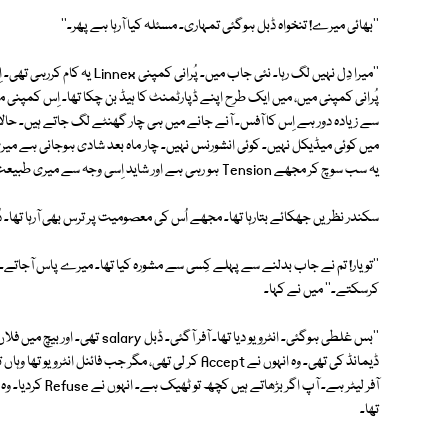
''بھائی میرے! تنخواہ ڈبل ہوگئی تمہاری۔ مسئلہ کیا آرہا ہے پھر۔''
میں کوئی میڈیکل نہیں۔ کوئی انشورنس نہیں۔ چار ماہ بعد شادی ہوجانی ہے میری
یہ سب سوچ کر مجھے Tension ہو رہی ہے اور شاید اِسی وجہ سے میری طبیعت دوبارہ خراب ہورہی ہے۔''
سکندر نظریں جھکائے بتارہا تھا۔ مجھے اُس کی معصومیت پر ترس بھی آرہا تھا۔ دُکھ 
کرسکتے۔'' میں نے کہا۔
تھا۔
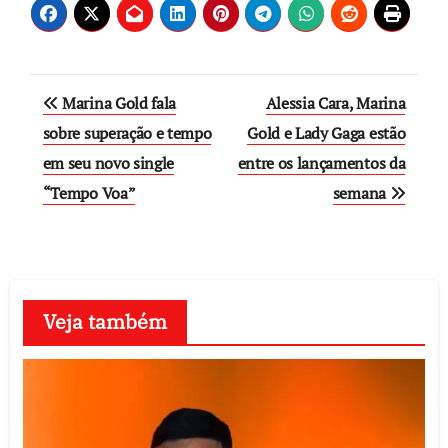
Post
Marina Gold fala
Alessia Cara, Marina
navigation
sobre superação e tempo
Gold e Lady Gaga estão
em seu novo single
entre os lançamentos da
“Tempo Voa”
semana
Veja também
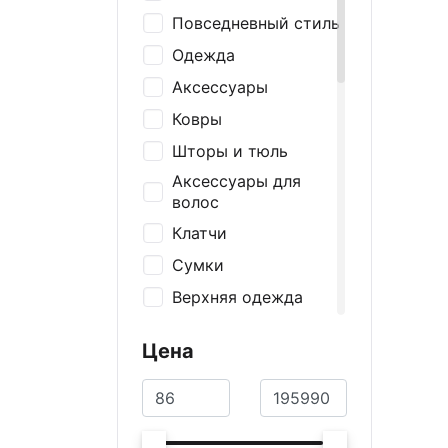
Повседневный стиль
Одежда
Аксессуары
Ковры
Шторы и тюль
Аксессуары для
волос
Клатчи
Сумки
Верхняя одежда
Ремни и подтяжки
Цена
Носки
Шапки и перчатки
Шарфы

++++++++

• Instructions for the task: Line count for the word "Marina": give the number of lines in the entries above that contain it, and nothing more.

• Response to the task: 2